>>

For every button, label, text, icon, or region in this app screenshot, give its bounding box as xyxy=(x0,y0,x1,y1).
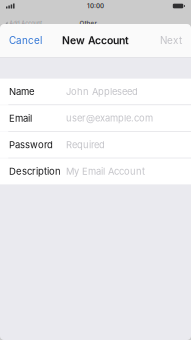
staticText: Password xyxy=(9,139,53,151)
staticText: Name xyxy=(9,86,35,97)
staticText: Other xyxy=(80,20,96,27)
staticText: Cancel xyxy=(9,34,42,46)
staticText: Email xyxy=(9,112,32,124)
button[interactable]: Cancel xyxy=(0,28,51,53)
staticText: Required xyxy=(66,139,105,150)
button[interactable]: Name xyxy=(0,79,191,105)
staticText: My Email Account xyxy=(66,166,145,177)
staticText: Next xyxy=(160,34,182,46)
staticText: Add Account xyxy=(9,20,42,27)
staticText: Description xyxy=(9,166,61,177)
staticText: user@example.com xyxy=(66,113,153,124)
button[interactable]: Email xyxy=(0,105,191,131)
staticText: New Account xyxy=(62,34,129,47)
button[interactable]: Password xyxy=(0,132,191,158)
staticText: 10:00 xyxy=(87,2,104,10)
button[interactable]: Description xyxy=(0,158,191,184)
staticText: John Appleseed xyxy=(66,86,138,97)
button[interactable]: Next xyxy=(151,28,191,53)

<<

Omit each picture, then return all of the listing exactly as it stands.

Expected answer:
For every button, label, text, icon, or region in this app screenshot, give its bounding box as xyxy=(x0,y0,x1,y1).
staticText: Password xyxy=(9,139,53,151)
staticText: Name xyxy=(9,86,35,97)
staticText: Other xyxy=(80,20,96,27)
staticText: Cancel xyxy=(9,34,42,46)
staticText: Email xyxy=(9,112,32,124)
button[interactable]: Cancel xyxy=(0,28,51,53)
staticText: Required xyxy=(66,139,105,150)
button[interactable]: Name xyxy=(0,79,191,105)
staticText: My Email Account xyxy=(66,166,145,177)
staticText: Next xyxy=(160,34,182,46)
staticText: Add Account xyxy=(9,20,42,27)
staticText: Description xyxy=(9,166,61,177)
staticText: user@example.com xyxy=(66,113,153,124)
button[interactable]: Email xyxy=(0,105,191,131)
staticText: New Account xyxy=(62,34,129,47)
button[interactable]: Password xyxy=(0,132,191,158)
staticText: 10:00 xyxy=(87,2,104,10)
button[interactable]: Description xyxy=(0,158,191,184)
staticText: John Appleseed xyxy=(66,86,138,97)
button[interactable]: Next xyxy=(151,28,191,53)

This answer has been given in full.